Coordinate Complex Development
Help me coordinate development of a new PyTorch operator that includes:
1. CUDA/HIP kernel implementation (high priority)
2. PyTorch integration layer (medium priority)
3. Performance benchmarks (medium priority)
4. Documentation and examples (low priority)
5. Unit and integration tests (high priority)
Use parallel coordination where possible.
Monitor Cluster Status
What's the current status of my WHOOSH cluster? Show me agent utilization and recent task performance.
Configuration
The MCP server connects to the WHOOSH backend using domain endpoints by default. You can customize this by setting environment variables:
Production (Default):
WHOOSH_API_URL-https://whoosh.home.deepblack.cloudWHOOSH_WS_URL-wss://whoosh.home.deepblack.cloud
Development/Local Testing:
WHOOSH_API_URL-http://localhost:8087WHOOSH_WS_URL-ws://localhost:8087
Additional Options:
WHOOSH_TIMEOUT- Request timeout in milliseconds (default:30000)

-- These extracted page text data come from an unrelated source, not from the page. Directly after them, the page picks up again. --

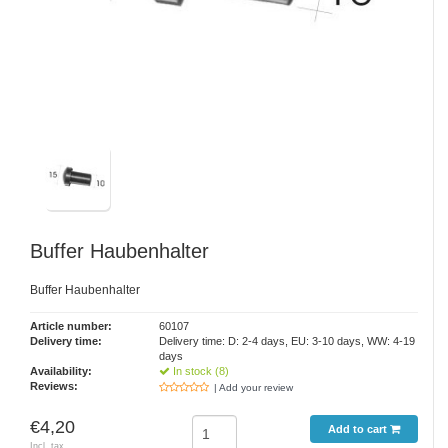
Buffer Haubenhalter
Buffer Haubenhalter
Article number:
60107
Delivery time:
Delivery time: D: 2-4 days, EU: 3-10 days, WW: 4-19
days
Availability:
In stock (8)
Reviews:
| Add your review
€4,20
Add to cart
Incl. tax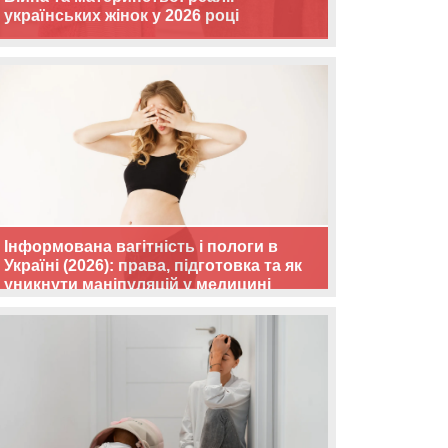
українських жінок у 2026 році
Інформована вагітність і пологи в
Україні (2026): права, підготовка та як
уникнути маніпуляцій у медицині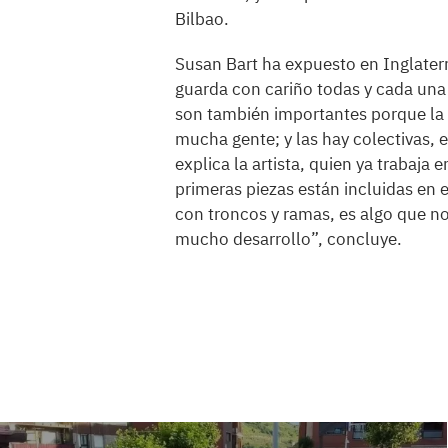
Bilbao.
Susan Bart ha expuesto en Inglaterr
guarda con cariño todas y cada una
son también importantes porque la g
mucha gente; y las hay colectivas, 
explica la artista, quien ya trabaja
primeras piezas están incluidas en 
con troncos y ramas, es algo que no
mucho desarrollo”, concluye.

Copy .env.example to .env and modify as needed for your deployment.
Development
Watch Mode
npm run watch
Direct Run
npm run dev
Integration with WHOOSH
This MCP server connects to your running WHOOSH platform and provides a standardized interface for AI assistants to:
- Understand your cluster capabilities and current state
- Plan complex development tasks across multiple agents
- Execute coordinated workflows with real-time monitoring
- Optimize task distribution based on agent specializations
The server automatically handles task queuing, agent assignment, and result aggregation - allowing AI assistants to focus on high-level orchestration and decision-making.
Security Notes
- The MCP server connects to your local WHOOSH cluster
- No external network access required
- All communication stays within your development environment
- Agent endpoints should be on trusted networks only
🐝 Ready to let Claude orchestrate your distributed AI development cluster!